Wenn ich mir Männer und Frauen in der Bibel anschaue, läuft es immer auf diese ganz einfache Ordnung hinaus: Der Mann kann herrschen, aber er kann sich nicht beherrschen. Jedenfalls nicht, wenn er sich einer Frau gegenübersieht. Die ist automatisch eine Versuchung.

In der Bibel, auch der christlichen Tradition, ist so viel drin, was auch toll ist. So viele Sachen, die wertvoll sind, die schön sind, die mich durchs Leben tragen, die Freude machen. Das Problem ist, dass das immer alte Männer waren, die bestimmten, wie diese Texte gelesen werden sollen und wie das rezipiert werden muss. Die Bibel selbst ist gar nicht so schrecklich und es gibt viele befreiende Geschichten.

Auch über Frauen?
Es gibt Judith, die Holofernes köpft. Und es gibt Paulus, der sagt, zwischen Männern und Frauen ist kein Unterschied. Das Problem ist, dass der gleiche Paulus an anderer Stelle das Gegenteil sagt und dass natürlich eher diese Stelle rezipiert wurde. Mich nervt es immer, wenn die Leute sagen: Das Christentum ist doch die gute Religion, der Islam ist böse!

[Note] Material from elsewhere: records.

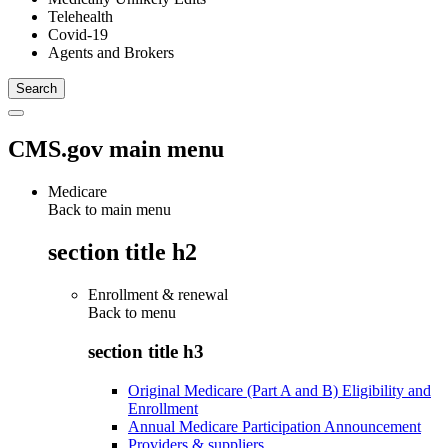
Telehealth
Covid-19
Agents and Brokers
CMS.gov main menu
Medicare
Back to main menu
section title h2
Enrollment & renewal
Back to
menu
section title h3
Original Medicare (Part A and B) Eligibility and
Enrollment
Annual Medicare Participation Announcement
Providers & suppliers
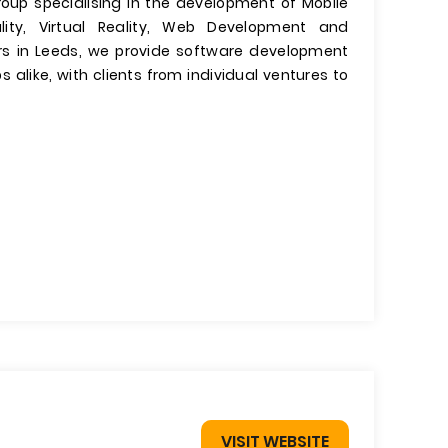
roup specialising in the development of Mobile
ty, Virtual Reality, Web Development and
s in Leeds, we provide software development
 alike, with clients from individual ventures to
VISIT WEBSITE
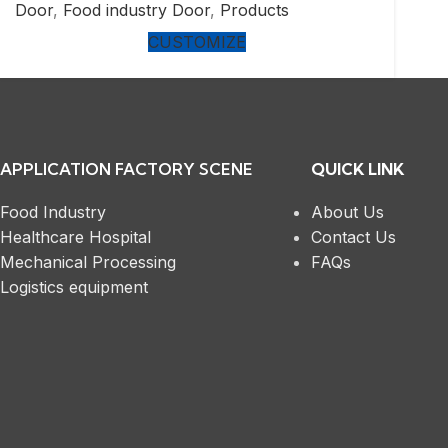
Door
,
Food industry Door
,
Products
CUSTOMIZE
APPLICATION FACTORY SCENE
QUICK LINK
Food Industry
About Us
Healthcare Hospital
Contact Us
Mechanical Processing
FAQs
Logistics equipment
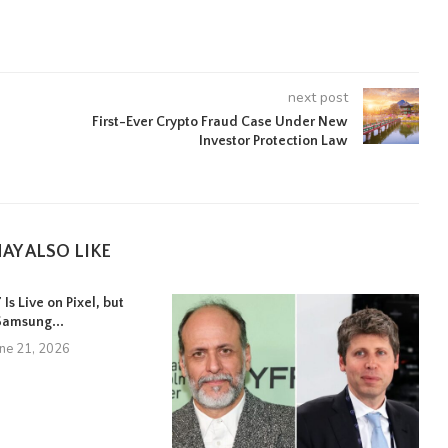
next post
First-Ever Crypto Fraud Case Under New
Investor Protection Law
AY ALSO LIKE
Is Live on Pixel, but
Samsung...
une 21, 2026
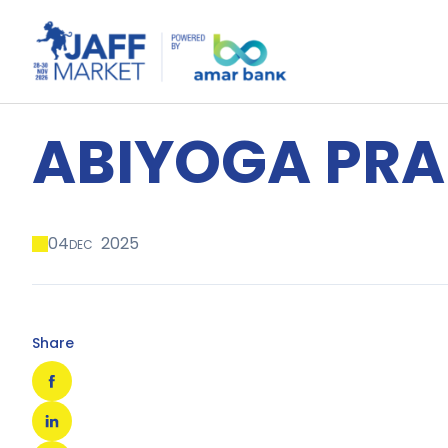
ABIYOGA PR
04
2025
DEC
Share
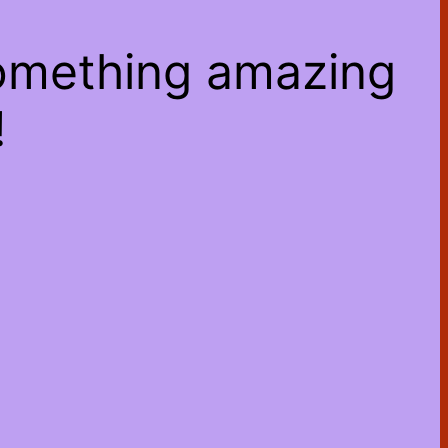
something amazing
!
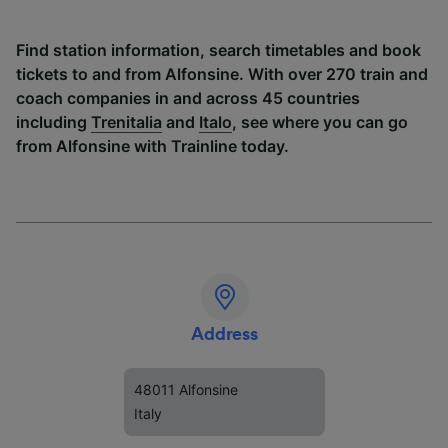
Find station information, search timetables and book
tickets to and from Alfonsine. With over 270 train and
coach companies in and across 45 countries
including
Trenitalia
and
Italo
, see where you can go
from Alfonsine with Trainline today.
Address
48011 Alfonsine
Italy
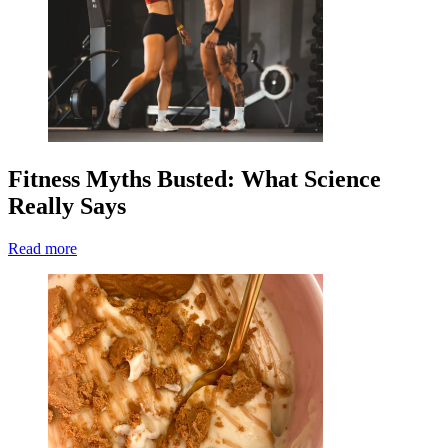
Fitness Myths Busted: What Science
Really Says
Read more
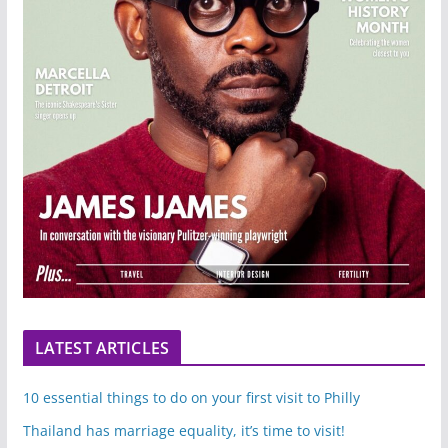
LATEST ARTICLES
10 essential things to do on your first visit to Philly
Thailand has marriage equality, it’s time to visit!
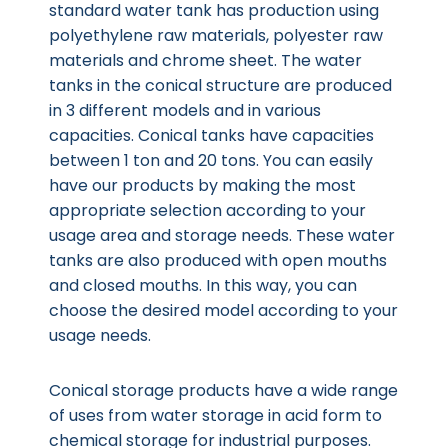
standard water tank has production using
polyethylene raw materials, polyester raw
materials and chrome sheet. The water
tanks in the conical structure are produced
in 3 different models and in various
capacities. Conical tanks have capacities
between 1 ton and 20 tons. You can easily
have our products by making the most
appropriate selection according to your
usage area and storage needs. These water
tanks are also produced with open mouths
and closed mouths. In this way, you can
choose the desired model according to your
usage needs.
Conical storage products have a wide range
of uses from water storage in acid form to
chemical storage for industrial purposes.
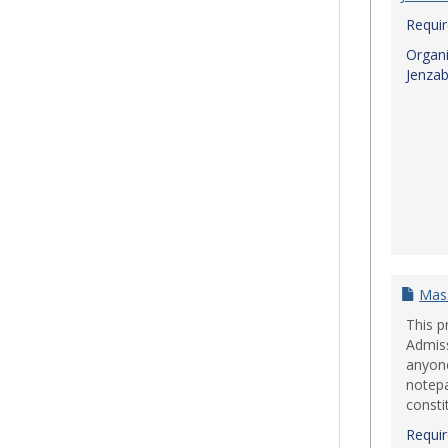
Requi
Organi
Jenzab
Mas
This p
Admiss
anyon
notepa
consti
Requi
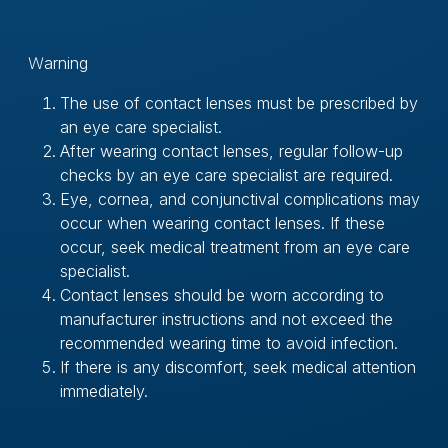
Ｗarning
The use of contact lenses must be prescribed by
an eye care specialist.
After wearing contact lenses, regular follow-up
checks by an eye care specialist are required.
Eye, cornea, and conjunctival complications may
occur when wearing contact lenses. If these
occur, seek medical treatment from an eye care
specialist.
Contact lenses should be worn according to
manufacturer instructions and not exceed the
recommended wearing time to avoid infection.
If there is any discomfort, seek medical attention
immediately.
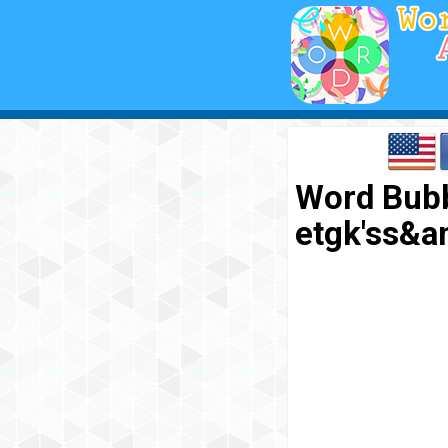
Word Bubbl
etgk'ss&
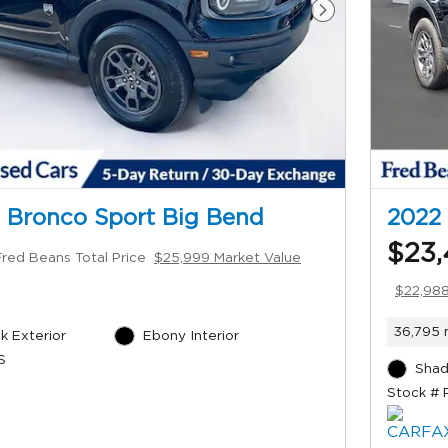
Next Photo
 Bronco Sport Big Bend
2022 
$23,
Fred Beans Total Price
$25,999 Market Value
$22,988
36,795 
k Exterior
Ebony Interior
S
Shad
Stock # 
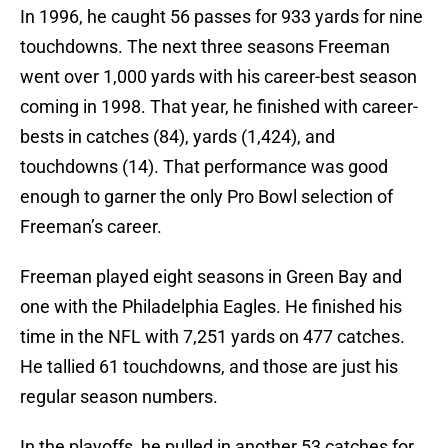
In 1996, he caught 56 passes for 933 yards for nine
touchdowns. The next three seasons Freeman
went over 1,000 yards with his career-best season
coming in 1998. That year, he finished with career-
bests in catches (84), yards (1,424), and
touchdowns (14). That performance was good
enough to garner the only Pro Bowl selection of
Freeman’s career.
Freeman played eight seasons in Green Bay and
one with the Philadelphia Eagles. He finished his
time in the NFL with 7,251 yards on 477 catches.
He tallied 61 touchdowns, and those are just his
regular season numbers.
In the playoffs, he pulled in another 53 catches for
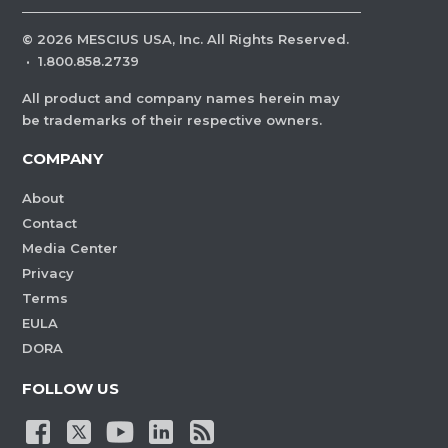
©
2026
MESCIUS USA, Inc. All Rights Reserved.
·
1.800.858.2739
All product and company names herein may
be trademarks of their respective owners.
COMPANY
About
Contact
Media Center
Privacy
Terms
EULA
DORA
FOLLOW US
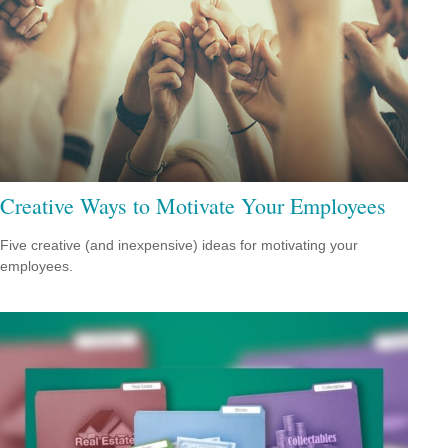
Creative Ways to Motivate Your Employees
Five creative (and inexpensive) ideas for motivating your
employees.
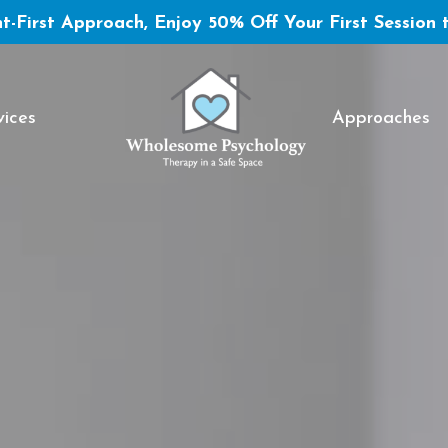
t-First Approach, Enjoy 50% Off Your First Session 
vices
Approaches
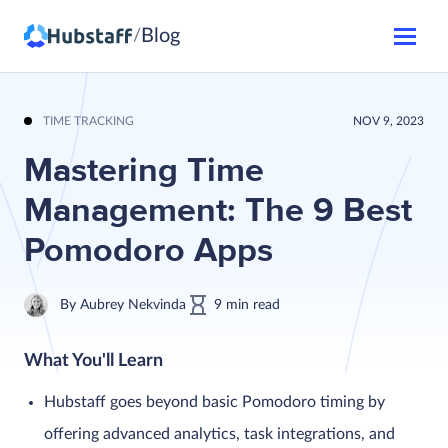
Blog
/
TIME TRACKING
NOV 9, 2023
Mastering Time
Management: The 9 Best
Pomodoro Apps
By
Aubrey Nekvinda
9
min
read
What You'll Learn
Hubstaff goes beyond basic Pomodoro timing by
offering advanced analytics, task integrations, and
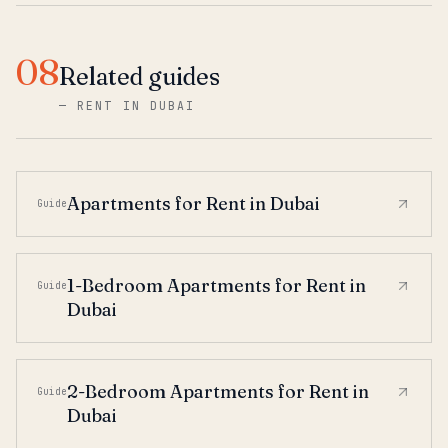
08
Related guides
—
RENT IN DUBAI
Apartments for Rent in Dubai
Guide
1-Bedroom Apartments for Rent in
Guide
Dubai
2-Bedroom Apartments for Rent in
Guide
Dubai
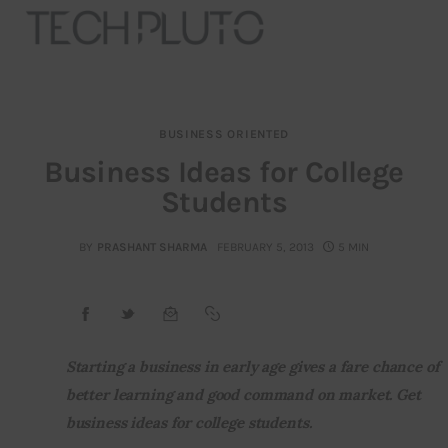
BUSINESS ORIENTED
About
Business Ideas for College
Students
Our Team
Advertise
BY
PRASHANT SHARMA
FEBRUARY 5, 2013
5 MIN
Submit startup
Contact
Starting a business in early age gives a fare chance of 
better learning and good command on market. Get 
Startup Resources
business ideas for college students.
interviews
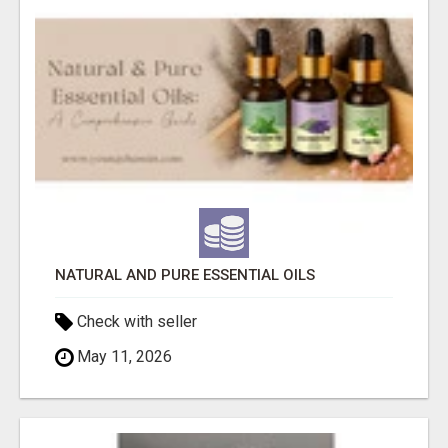
NATURAL AND PURE ESSENTIAL OILS
Check with seller
May 11, 2026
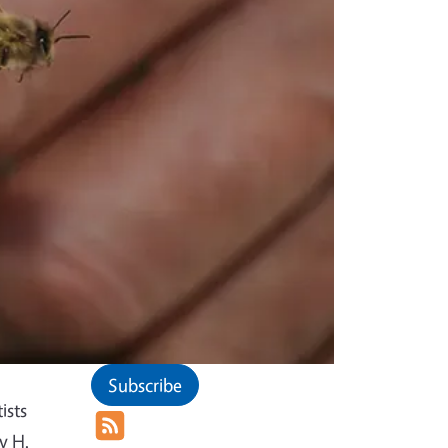
Subscribe
ists
y H.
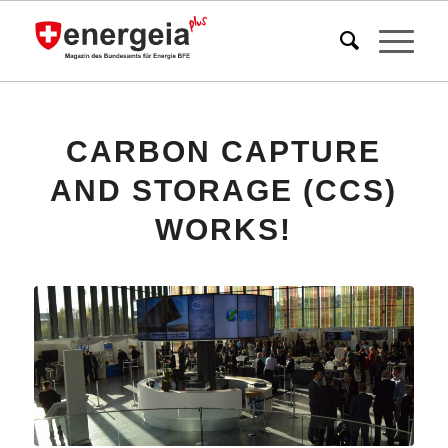
CARBON CAPTURE
AND STORAGE (CCS)
WORKS!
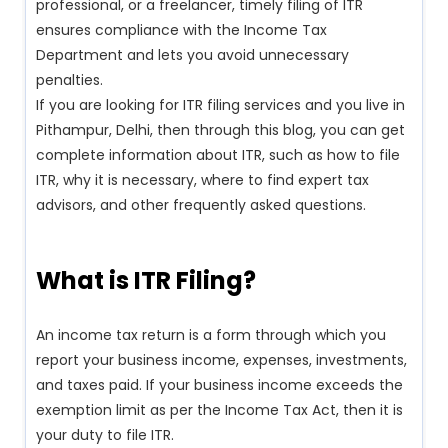
professional, or a freelancer, timely filing of ITR
ensures compliance with the Income Tax
Department and lets you avoid unnecessary
penalties.
If you are looking for ITR filing services and you live in
Pithampur, Delhi, then through this blog, you can get
complete information about ITR, such as how to file
ITR, why it is necessary, where to find expert tax
advisors, and other frequently asked questions.
What is ITR Filing?
An income tax return is a form through which you
report your business income, expenses, investments,
and taxes paid. If your business income exceeds the
exemption limit as per the Income Tax Act, then it is
your duty to file ITR.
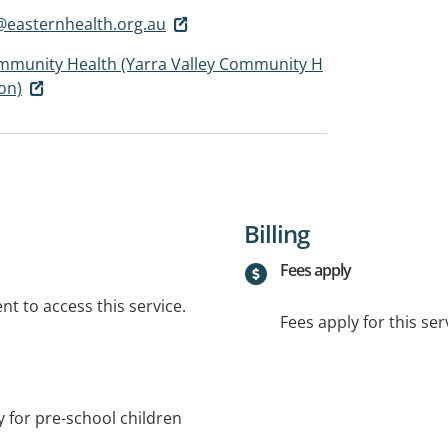
easternhealth.org.au
mmunity Health (Yarra Valley Community H
ion)
Billing
Fees apply
t to access this service.
Fees apply for this ser
 for pre-school children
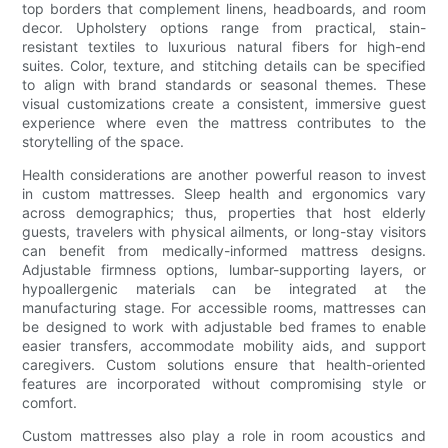
top borders that complement linens, headboards, and room
decor. Upholstery options range from practical, stain-
resistant textiles to luxurious natural fibers for high-end
suites. Color, texture, and stitching details can be specified
to align with brand standards or seasonal themes. These
visual customizations create a consistent, immersive guest
experience where even the mattress contributes to the
storytelling of the space.
Health considerations are another powerful reason to invest
in custom mattresses. Sleep health and ergonomics vary
across demographics; thus, properties that host elderly
guests, travelers with physical ailments, or long-stay visitors
can benefit from medically-informed mattress designs.
Adjustable firmness options, lumbar-supporting layers, or
hypoallergenic materials can be integrated at the
manufacturing stage. For accessible rooms, mattresses can
be designed to work with adjustable bed frames to enable
easier transfers, accommodate mobility aids, and support
caregivers. Custom solutions ensure that health-oriented
features are incorporated without compromising style or
comfort.
Custom mattresses also play a role in room acoustics and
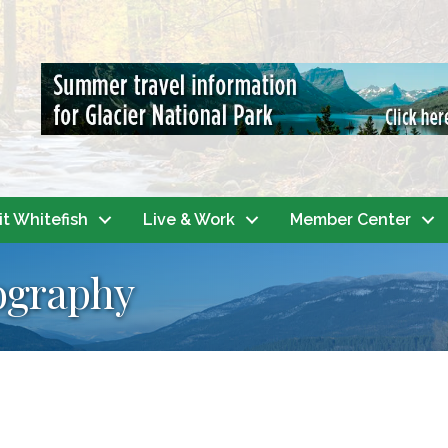
it Whitefish
Live & Work
Member Center
ography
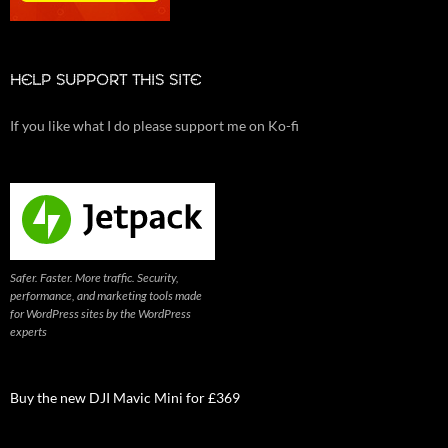
HELP SUPPORT THIS SITE
If you like what I do please support me on Ko-fi
Safer. Faster. More traffic. Security,
performance, and marketing tools made
for WordPress sites by the WordPress
experts
Buy the new DJI Mavic Mini for £369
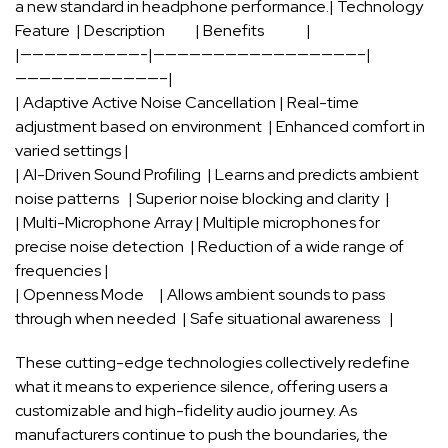
a new ​standard⁣ in headphone ​performance.| Technology
⁢Feature ⁤⁤ |‌ Description ⁣ ⁢ ‌ ⁢ ⁤ ⁣ ‍ ​ ‌ | ⁤Benefits ⁣ ⁣ ‌ ‌ ⁤ ⁢ ‍ ‍ ⁢⁢ ⁤ ⁣ ​ ⁤ |
|——————————-|—————————————————–|
————————————–|
| Adaptive Active Noise‍ Cancellation | Real-time
adjustment ⁢based on environment ‌ ⁣|‍ Enhanced comfort‌ in
varied ‍settings |
| AI-Driven Sound Profiling ‍⁣ | Learns and predicts ambient
noise ⁣patterns ‌ ​ ‌| Superior noise⁢ blocking and clarity⁢ ‌ |
| Multi-Microphone Array | Multiple microphones for
precise ⁣noise‍ detection ‌ |⁢ Reduction of a wide range of
frequencies |
| Openness ​Mode ​ ⁣ ‌ ​ | ​Allows‌ ambient sounds⁣ to pass ​
through when⁤ needed ​ | ⁤Safe ⁢situational awareness ‍ ‌ |
These cutting-edge ​technologies collectively redefine
what ⁢it means to ‍experience silence, offering users a⁤
customizable⁣ and high-fidelity​ audio ‌journey. As
manufacturers continue to push the boundaries, the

Die Strukturen sind überall ähnlich, egal ob im Christentum, im Islam, im Buddhismus, Hinduismus oder Judentum.
Es liegt nicht an der Religion oder an den Texten, auf denen Religionsgemeinschaften basieren. Es liegt daran, dass diese Gemeinschaften aus Gesellschaften entstanden sind, in denen nur Männer das Sagen haben. Oft auch reiche, einflussreiche Männer. Es geht ja nicht nur um Mann und Frau, es geht auch um Reiche und Arme. Es geht ganz einfach um Machtstrukturen. Und jeder, der Macht hat, neigt dazu, diese zu zementieren. Religion ist dafür hervorragend geeignet! Ich kann sagen: Gott will halt nicht, dass Frauen Priester werden, da kann ich gar nichts machen!